TASK DIRECTIONS:
Repeat the lines beginning at the one with "antywirusowy innej firmy, komputer" and running to the end of the material, keeping the first and last of them, exactly as they appear.

EXERCISE DATA:
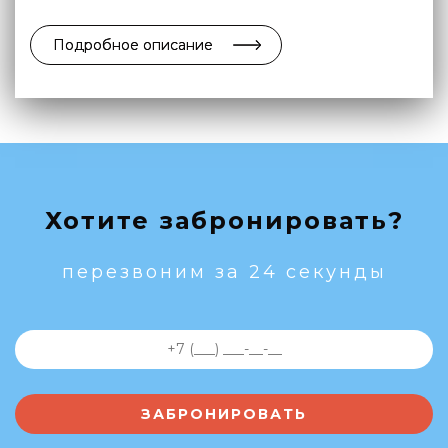
Подробное описание
Хотите забронировать?
перезвоним за 24 секунды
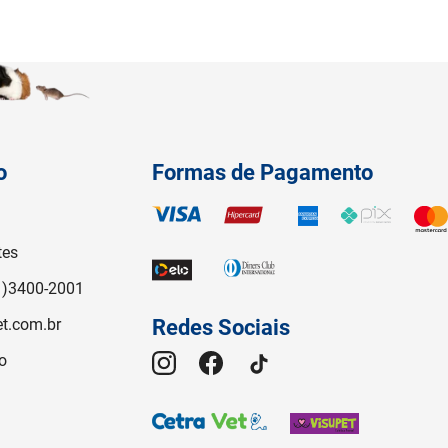
o
Formas de Pagamento
tes
1)3400-2001
t.com.br
Redes Sociais
o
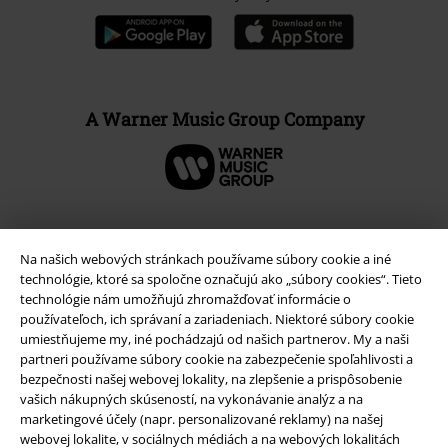
Právne informácie
Podmienky
Imprint
Ochrana osobných údajov
Na našich webových stránkach používame súbory cookie a iné
technológie, ktoré sa spoločne označujú ako „súbory cookies“. Tieto
Likvidácia odpadu a ochrana životného prostredia
technológie nám umožňujú zhromažďovať informácie o
používateľoch, ich správaní a zariadeniach. Niektoré súbory cookie
Vyhlásenie o zhode
umiestňujeme my, iné pochádzajú od našich partnerov. My a naši
partneri používame súbory cookie na zabezpečenie spoľahlivosti a
Informácie o prístupnosti
bezpečnosti našej webovej lokality, na zlepšenie a prispôsobenie
vašich nákupných skúseností, na vykonávanie analýz a na
Nastavenia súborov cookie
marketingové účely (napr. personalizované reklamy) na našej
webovej lokalite, v sociálnych médiách a na webových lokalitách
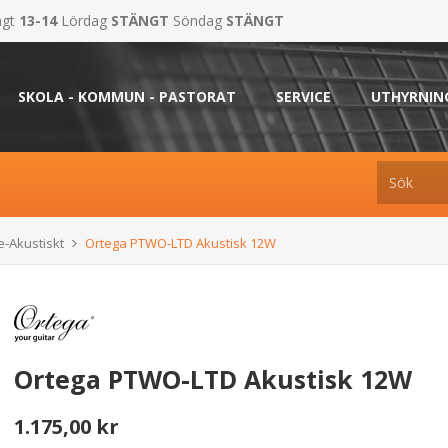
ngt
13-14
Lördag
STÄNGT
Söndag
STÄNGT
SKOLA - KOMMUN - PASTORAT
SERVICE
UTHYRNIN
e-Akustiskt
Ortega PTWO-LTD Akustisk 12W
Ortega PTWO-LTD Akustisk 12W
1.175,00 kr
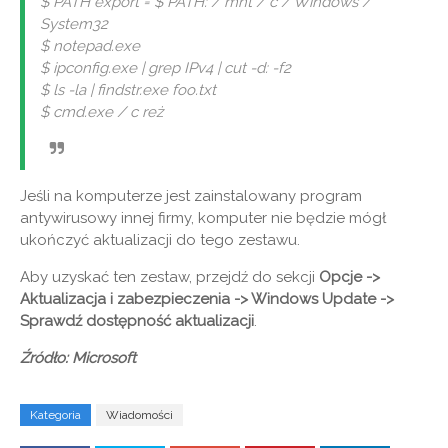
$ PATH export = $ PATH: / mnt / c / Windows /
System32
$ notepad.exe
$ ipconfig.exe | grep IPv4 | cut -d: -f2
$ ls -la | findstr.exe foo.txt
$ cmd.exe / c reż
Jeśli na komputerze jest zainstalowany program
antywirusowy innej firmy, komputer nie będzie mógł
ukończyć aktualizacji do tego zestawu.
Aby uzyskać ten zestaw, przejdź do sekcji
Opcje ->
Aktualizacja i zabezpieczenia -> Windows Update ->
Sprawdź dostępność aktualizacji
.
Źródło: Microsoft
Kategoria
Wiadomości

ANSWER TO THIS EXERCISE:
antywirusowy innej firmy, komputer nie będzie mógł
ukończyć aktualizacji do tego zestawu.
Aby uzyskać ten zestaw, przejdź do sekcji
Opcje ->
Aktualizacja i zabezpieczenia -> Windows Update ->
Sprawdź dostępność aktualizacji
.
Źródło: Microsoft
Kategoria
Wiadomości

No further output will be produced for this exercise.